Graphs are ubiquitous in all modern sciences. They are conceptually simple while offering the ability to model a surprising variety of complex systems, e.g., the web graph, social networks, road systems, protein interactions, and the brain. This motivates a need for algorithmic tools that are capable of analyzing and computing on graphs in an efficient manner. This need is even more pressing now that the graphs we are dealing with are often massive and it requires us to expand our algorithmic toolkit to include techniques capable of addressing the emerging challenges.
In this talk, I will describe how treating a graph as a network of resistors and relating the combinatorial properties of the graph to the electrical properties of the resulting circuit provides us with a powerful new set of tools for the above pursuit. We illustrate applicability of these ideas by employing them to the maximum flow problem - a problem of key importance in optimization and operations research. This leads to improvements over some long-standing running time bounds for that problem, as well as brings a new perspective on understanding of the convergence behavior of interior-point methods - a fundamental tool of convex optimization.

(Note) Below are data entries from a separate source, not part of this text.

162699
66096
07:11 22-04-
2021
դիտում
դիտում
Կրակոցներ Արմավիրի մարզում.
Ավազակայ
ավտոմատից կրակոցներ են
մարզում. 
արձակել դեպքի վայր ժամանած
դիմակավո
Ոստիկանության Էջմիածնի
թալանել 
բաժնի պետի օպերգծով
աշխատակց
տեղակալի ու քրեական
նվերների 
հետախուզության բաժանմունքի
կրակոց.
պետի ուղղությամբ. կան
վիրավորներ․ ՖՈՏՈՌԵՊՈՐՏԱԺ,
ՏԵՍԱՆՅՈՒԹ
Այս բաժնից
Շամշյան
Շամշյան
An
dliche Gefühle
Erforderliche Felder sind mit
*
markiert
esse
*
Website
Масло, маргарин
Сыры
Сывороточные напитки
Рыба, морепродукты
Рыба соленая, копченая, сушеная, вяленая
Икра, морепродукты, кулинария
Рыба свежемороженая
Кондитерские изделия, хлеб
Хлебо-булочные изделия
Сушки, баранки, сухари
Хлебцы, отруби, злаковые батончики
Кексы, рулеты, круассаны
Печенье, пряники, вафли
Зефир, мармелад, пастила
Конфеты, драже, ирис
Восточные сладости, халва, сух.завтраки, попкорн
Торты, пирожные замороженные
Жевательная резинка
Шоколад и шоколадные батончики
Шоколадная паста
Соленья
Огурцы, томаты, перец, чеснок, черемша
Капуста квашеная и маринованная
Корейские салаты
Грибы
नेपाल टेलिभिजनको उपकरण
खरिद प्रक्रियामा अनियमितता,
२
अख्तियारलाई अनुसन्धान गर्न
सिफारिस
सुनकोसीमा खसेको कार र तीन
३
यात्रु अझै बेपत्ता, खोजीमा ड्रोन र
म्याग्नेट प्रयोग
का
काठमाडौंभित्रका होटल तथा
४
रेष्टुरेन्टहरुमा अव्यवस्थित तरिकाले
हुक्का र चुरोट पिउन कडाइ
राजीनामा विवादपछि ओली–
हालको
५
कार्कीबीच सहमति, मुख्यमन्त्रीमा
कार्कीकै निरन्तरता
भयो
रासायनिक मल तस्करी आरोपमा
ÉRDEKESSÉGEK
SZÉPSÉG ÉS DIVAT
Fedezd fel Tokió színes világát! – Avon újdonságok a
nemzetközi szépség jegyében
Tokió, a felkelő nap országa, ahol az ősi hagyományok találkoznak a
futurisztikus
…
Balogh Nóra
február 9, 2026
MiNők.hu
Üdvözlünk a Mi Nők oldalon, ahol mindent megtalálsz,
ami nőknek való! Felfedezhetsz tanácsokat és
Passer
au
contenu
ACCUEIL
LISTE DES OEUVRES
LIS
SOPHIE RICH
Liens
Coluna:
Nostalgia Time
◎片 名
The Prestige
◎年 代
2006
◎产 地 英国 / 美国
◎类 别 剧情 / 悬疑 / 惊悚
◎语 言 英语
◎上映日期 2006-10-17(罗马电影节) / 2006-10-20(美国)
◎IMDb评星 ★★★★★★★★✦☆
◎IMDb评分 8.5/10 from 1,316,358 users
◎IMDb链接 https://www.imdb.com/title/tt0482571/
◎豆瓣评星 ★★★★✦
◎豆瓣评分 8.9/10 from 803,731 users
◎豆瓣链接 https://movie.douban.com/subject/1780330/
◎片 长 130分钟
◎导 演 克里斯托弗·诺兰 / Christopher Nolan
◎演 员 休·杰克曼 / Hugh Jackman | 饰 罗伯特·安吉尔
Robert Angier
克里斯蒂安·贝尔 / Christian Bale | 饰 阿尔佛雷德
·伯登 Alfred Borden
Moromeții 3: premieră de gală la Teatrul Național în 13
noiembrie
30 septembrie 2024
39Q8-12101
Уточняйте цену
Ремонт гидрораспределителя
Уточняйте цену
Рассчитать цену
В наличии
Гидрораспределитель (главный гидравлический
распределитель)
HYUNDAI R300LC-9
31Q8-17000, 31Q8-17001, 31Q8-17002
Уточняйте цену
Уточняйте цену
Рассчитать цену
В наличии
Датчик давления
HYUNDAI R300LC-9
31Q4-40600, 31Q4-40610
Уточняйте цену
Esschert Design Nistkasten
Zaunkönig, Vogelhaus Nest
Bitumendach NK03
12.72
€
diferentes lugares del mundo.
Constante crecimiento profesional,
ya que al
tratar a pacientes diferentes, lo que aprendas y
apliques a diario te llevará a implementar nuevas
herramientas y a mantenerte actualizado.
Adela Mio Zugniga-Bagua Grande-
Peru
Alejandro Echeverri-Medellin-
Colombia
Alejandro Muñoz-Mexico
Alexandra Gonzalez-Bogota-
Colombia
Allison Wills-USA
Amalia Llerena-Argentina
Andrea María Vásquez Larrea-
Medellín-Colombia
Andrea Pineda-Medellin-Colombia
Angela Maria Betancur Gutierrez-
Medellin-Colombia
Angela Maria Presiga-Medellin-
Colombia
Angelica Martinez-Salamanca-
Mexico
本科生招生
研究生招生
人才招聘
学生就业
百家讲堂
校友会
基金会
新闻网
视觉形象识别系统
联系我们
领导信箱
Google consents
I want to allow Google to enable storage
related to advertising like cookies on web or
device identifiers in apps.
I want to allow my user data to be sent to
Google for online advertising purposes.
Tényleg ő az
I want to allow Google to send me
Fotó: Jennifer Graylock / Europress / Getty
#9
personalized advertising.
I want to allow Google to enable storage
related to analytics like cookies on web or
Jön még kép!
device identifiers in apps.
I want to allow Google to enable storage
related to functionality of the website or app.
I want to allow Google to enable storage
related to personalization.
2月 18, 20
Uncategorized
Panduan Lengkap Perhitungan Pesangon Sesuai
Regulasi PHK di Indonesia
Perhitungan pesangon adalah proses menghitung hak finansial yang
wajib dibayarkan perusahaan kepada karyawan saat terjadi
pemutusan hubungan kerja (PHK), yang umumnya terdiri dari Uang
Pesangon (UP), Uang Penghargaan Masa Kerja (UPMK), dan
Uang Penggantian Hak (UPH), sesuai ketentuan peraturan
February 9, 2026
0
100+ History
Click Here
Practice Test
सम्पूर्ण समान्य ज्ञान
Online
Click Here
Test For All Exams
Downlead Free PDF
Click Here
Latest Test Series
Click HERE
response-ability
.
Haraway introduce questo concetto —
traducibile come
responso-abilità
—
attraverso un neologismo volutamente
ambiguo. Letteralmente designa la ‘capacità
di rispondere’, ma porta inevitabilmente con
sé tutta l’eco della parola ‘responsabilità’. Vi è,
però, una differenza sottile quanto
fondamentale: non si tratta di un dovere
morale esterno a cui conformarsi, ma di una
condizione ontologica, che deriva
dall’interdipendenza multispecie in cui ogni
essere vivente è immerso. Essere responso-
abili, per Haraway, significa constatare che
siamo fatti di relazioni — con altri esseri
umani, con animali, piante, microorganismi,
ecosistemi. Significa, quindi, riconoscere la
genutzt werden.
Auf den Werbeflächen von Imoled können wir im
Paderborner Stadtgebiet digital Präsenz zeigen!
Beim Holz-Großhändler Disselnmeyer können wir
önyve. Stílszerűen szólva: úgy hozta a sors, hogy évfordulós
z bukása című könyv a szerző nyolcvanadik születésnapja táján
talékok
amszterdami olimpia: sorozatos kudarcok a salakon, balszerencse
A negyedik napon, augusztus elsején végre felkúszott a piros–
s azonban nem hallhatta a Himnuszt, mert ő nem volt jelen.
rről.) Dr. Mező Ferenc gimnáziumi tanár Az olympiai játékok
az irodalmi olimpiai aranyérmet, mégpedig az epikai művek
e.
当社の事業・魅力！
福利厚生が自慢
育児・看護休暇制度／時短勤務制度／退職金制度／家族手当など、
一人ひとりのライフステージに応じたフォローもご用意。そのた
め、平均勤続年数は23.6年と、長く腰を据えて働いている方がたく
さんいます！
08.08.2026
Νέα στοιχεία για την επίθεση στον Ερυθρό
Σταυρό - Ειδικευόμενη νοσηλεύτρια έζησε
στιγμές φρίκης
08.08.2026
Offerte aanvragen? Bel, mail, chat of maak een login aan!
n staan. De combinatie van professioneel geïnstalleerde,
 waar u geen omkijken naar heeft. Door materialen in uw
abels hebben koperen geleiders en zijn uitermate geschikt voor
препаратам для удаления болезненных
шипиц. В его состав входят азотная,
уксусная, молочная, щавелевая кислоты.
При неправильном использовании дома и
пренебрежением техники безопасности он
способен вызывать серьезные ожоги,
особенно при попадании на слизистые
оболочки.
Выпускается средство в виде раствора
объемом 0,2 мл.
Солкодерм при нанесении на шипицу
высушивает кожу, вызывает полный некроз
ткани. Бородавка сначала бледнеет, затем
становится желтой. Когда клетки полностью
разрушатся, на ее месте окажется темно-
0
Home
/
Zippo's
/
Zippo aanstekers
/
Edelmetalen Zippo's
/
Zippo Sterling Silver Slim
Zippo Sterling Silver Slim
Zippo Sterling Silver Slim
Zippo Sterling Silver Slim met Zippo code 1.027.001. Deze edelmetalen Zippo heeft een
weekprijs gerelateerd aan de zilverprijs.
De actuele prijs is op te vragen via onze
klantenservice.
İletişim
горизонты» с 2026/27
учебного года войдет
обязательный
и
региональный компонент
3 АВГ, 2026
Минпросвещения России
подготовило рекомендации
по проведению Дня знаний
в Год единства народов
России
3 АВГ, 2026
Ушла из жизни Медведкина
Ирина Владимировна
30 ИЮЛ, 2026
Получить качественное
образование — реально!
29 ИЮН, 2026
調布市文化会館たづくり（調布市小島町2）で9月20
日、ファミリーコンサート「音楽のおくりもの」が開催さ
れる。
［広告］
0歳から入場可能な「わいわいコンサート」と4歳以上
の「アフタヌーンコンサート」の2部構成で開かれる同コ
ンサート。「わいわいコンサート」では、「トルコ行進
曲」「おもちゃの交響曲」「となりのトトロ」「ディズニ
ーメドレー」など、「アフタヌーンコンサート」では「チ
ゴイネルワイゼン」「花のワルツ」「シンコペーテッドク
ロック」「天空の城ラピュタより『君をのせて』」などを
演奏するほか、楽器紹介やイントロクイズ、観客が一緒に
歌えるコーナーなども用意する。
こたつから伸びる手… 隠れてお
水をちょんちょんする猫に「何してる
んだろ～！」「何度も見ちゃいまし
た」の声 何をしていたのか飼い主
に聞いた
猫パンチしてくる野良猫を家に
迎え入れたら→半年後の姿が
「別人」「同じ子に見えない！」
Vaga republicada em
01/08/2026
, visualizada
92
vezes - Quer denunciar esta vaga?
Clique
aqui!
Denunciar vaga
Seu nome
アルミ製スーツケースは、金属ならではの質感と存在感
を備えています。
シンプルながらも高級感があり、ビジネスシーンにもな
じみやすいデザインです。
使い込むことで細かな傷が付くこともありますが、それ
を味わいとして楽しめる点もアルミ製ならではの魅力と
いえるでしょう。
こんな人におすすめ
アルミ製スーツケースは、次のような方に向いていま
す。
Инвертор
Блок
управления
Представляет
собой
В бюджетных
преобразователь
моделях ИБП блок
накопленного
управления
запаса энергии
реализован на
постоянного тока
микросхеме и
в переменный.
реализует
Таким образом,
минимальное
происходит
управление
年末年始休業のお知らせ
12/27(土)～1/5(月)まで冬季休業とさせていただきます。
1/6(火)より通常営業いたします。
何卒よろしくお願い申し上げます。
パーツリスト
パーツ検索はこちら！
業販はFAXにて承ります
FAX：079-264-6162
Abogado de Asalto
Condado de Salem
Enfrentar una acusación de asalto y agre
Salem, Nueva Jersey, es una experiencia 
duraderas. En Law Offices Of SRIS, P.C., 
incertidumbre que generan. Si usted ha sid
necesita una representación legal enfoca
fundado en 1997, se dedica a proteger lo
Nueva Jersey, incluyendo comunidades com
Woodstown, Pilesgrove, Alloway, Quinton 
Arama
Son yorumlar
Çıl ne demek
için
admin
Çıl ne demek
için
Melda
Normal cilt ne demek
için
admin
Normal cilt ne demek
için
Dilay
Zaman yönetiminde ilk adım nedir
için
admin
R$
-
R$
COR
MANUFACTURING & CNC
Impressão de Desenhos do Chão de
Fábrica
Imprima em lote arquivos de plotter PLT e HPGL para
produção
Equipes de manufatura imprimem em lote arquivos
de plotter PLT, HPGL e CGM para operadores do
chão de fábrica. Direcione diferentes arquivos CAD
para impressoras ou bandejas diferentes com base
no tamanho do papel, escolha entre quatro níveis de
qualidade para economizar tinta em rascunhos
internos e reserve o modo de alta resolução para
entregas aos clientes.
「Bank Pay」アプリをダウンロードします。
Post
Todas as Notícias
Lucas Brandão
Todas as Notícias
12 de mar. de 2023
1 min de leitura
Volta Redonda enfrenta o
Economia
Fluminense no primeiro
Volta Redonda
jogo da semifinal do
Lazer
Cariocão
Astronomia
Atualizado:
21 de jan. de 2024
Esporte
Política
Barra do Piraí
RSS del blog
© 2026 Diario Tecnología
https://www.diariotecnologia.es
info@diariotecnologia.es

Aleksander Madry is an Assistant Professor of Computer Science in the EPFL School of Computer and Communication Sciences. His research is centered around algorithmic graph theory, with particular focus on approaching fundamental graph problems with linear algebraic and spectral techniques.
He received his Ph.D. from MIT in 2011. Before joining EPFL, he spent a year at Microsoft Research, New England. His work was recognized with a variety of awards, including a number of Best Paper Awards at FOCS/SODA/STOC conferences, as well as ACM Doctoral Dissertation Award Honorable Mention and George M. Sprowls Doctoral Dissertation Award.